» **Exercise**
Would you please return the lines of the entries below starting at the line that has "Mask: right kidney." and ending at the line that has "Answer in <instances>...</instances>.", both included, exactly as they are?

» **Materials provided**
════
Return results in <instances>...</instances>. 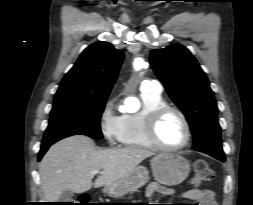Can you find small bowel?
════
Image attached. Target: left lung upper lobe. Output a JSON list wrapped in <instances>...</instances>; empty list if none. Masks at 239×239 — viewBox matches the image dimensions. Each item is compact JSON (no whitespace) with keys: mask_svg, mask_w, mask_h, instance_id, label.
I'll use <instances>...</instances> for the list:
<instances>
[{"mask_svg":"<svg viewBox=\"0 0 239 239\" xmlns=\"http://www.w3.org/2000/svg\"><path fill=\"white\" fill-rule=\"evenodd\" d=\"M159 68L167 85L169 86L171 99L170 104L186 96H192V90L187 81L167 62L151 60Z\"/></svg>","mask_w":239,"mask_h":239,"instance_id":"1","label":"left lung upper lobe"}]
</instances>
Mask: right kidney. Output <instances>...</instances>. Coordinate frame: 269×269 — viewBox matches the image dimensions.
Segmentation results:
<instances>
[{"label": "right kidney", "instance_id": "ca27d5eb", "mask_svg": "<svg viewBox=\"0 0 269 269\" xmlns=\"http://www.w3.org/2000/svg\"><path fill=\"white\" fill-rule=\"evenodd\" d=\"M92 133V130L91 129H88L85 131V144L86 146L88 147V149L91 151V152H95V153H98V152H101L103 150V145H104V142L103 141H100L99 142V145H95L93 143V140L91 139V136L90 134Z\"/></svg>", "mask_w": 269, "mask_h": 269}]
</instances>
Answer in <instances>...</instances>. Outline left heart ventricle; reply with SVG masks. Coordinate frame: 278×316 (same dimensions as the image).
════
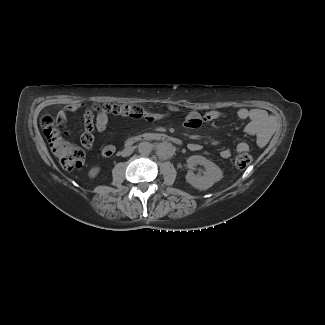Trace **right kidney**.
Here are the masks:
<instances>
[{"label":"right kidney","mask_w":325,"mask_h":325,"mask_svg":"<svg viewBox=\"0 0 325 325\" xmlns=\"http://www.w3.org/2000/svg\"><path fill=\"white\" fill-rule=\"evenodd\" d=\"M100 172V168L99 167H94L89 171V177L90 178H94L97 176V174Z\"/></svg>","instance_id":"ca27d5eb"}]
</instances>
════
» **Solution**
Mask: right kidney. Output <instances>...</instances>. Coordinate frame: 269×269 — viewBox matches the image dimensions.
Segmentation results:
<instances>
[{"label": "right kidney", "instance_id": "ca27d5eb", "mask_svg": "<svg viewBox=\"0 0 269 269\" xmlns=\"http://www.w3.org/2000/svg\"><path fill=\"white\" fill-rule=\"evenodd\" d=\"M92 133V130L91 129H88L85 131V144L86 146L88 147V149L91 151V152H95V153H98V152H101L103 150V145H104V142L103 141H100L99 142V145H95L93 143V140L91 139V136L90 134Z\"/></svg>", "mask_w": 269, "mask_h": 269}]
</instances>
Answer in <instances>...</instances>. Outline left heart ventricle; reply with SVG masks. Coordinate frame: 278×316 (same dimensions as the image).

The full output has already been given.